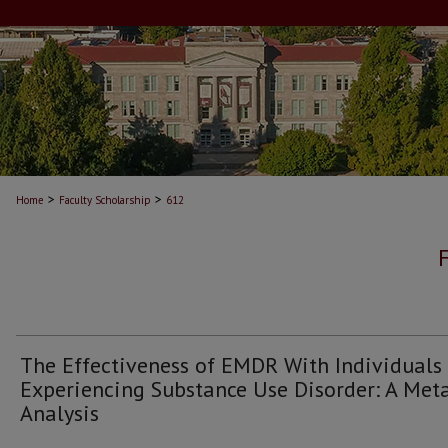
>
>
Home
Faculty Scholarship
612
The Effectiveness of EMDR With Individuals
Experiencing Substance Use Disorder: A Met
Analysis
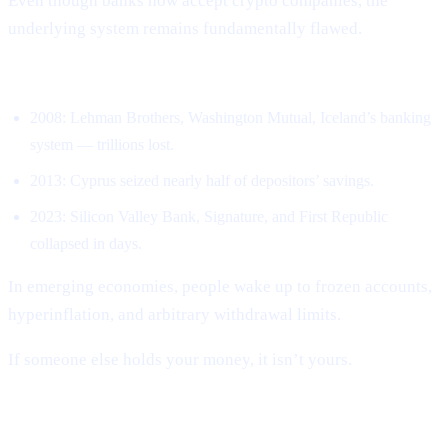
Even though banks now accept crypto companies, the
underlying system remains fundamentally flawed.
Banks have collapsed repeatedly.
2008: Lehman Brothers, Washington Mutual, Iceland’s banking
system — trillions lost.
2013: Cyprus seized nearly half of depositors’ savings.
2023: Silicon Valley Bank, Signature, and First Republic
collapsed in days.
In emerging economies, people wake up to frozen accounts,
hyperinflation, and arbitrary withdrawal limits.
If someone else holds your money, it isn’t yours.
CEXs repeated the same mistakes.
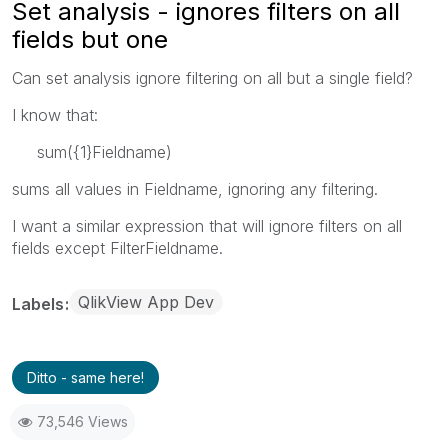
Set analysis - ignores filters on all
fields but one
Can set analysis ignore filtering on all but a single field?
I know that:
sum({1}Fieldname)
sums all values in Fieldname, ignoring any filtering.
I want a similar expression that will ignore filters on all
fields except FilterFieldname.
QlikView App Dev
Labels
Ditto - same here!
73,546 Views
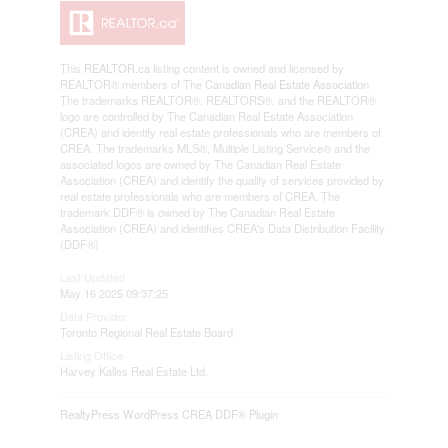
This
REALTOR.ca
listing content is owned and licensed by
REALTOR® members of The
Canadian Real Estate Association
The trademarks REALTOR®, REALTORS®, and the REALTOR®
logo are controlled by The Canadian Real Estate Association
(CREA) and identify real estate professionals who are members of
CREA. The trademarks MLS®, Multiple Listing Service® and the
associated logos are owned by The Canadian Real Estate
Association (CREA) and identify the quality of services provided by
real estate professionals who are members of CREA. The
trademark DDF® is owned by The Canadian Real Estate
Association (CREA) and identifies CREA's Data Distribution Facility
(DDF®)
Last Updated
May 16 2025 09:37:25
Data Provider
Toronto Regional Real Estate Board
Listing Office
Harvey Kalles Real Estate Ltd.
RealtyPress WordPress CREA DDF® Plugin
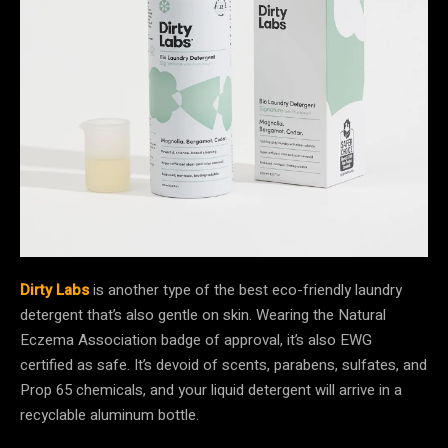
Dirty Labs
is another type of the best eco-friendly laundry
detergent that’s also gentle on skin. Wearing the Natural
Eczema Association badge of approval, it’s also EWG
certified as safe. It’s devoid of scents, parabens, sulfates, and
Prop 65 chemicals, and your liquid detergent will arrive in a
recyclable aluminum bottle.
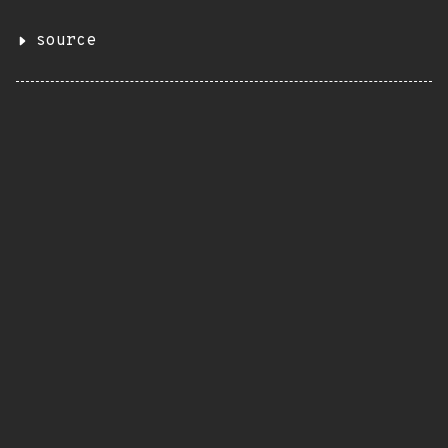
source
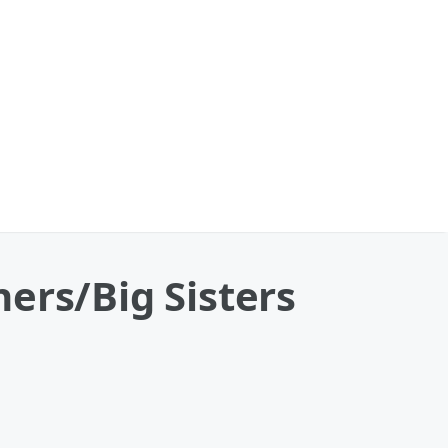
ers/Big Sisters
· · · · ·
● Task goal
Wherever a line in the data above holds "fields", copy that line.

● Response
fields but one
fields except FilterFieldname.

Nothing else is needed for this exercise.